→ **ACTION ITEM**: What is needed is every line of the data that includes the word "poco". Please copy each one.

→ **RECORDS FOR THIS TASK**:
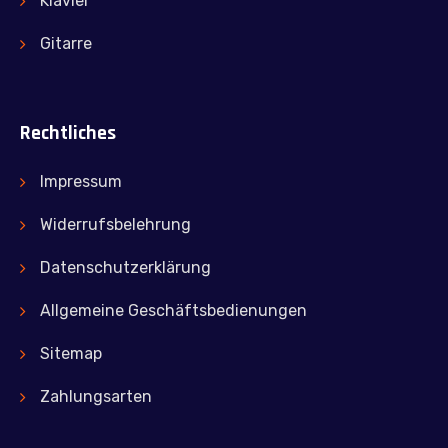
Klavier
Gitarre
Rechtliches
Impressum
Widerrufsbelehrung
Datenschutzerklärung
Allgemeine Geschäftsbedienungen
Sitemap
Zahlungsarten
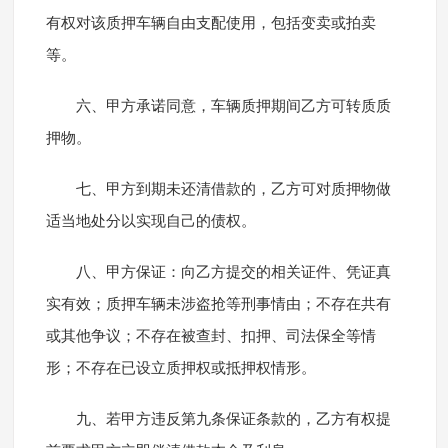
有权对该质押车辆自由支配使用，包括变卖或拍卖
等。
六、甲方承诺同意，车辆质押期间乙方可转质质
押物。
七、甲方到期未还清借款的，乙方可对质押物做
适当地处分以实现自己的债权。
八、甲方保证：向乙方提交的相关证件、凭证真
实有效；质押车辆未涉盗抢等刑事情由；不存在共有
或其他争议；不存在被查封、扣押、司法保全等情
形；不存在已设立质押权或抵押权情形。
九、若甲方违反第九条保证条款的，乙方有权提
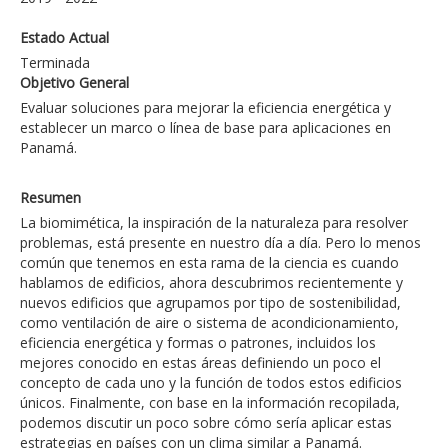
Estado Actual
Terminada
Objetivo General
Evaluar soluciones para mejorar la eficiencia energética y
establecer un marco o línea de base para aplicaciones en
Panamá.
Resumen
La biomimética, la inspiración de la naturaleza para resolver
problemas, está presente en nuestro día a día. Pero lo menos
común que tenemos en esta rama de la ciencia es cuando
hablamos de edificios, ahora descubrimos recientemente y
nuevos edificios que agrupamos por tipo de sostenibilidad,
como ventilación de aire o sistema de acondicionamiento,
eficiencia energética y formas o patrones, incluidos los
mejores conocido en estas áreas definiendo un poco el
concepto de cada uno y la función de todos estos edificios
únicos. Finalmente, con base en la información recopilada,
podemos discutir un poco sobre cómo sería aplicar estas
estrategias en países con un clima similar a Panamá.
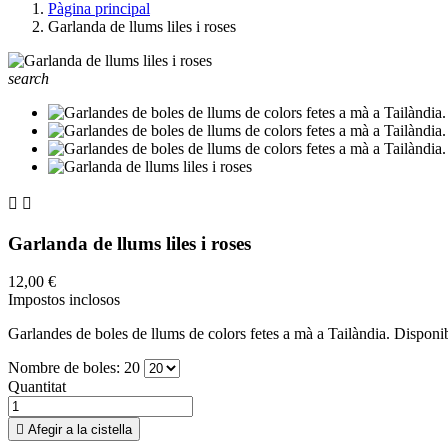
Pàgina principal
Garlanda de llums liles i roses
search


Garlanda de llums liles i roses
12,00 €
Impostos inclosos
Garlandes de boles de llums de colors fetes a mà a Tailàndia. Disponi
Nombre de boles: 20
Quantitat

Afegir a la cistella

→ **ANSWER BOX**:
mejores conocido en estas áreas definiendo un poco el
podemos discutir un poco sobre cómo sería aplicar estas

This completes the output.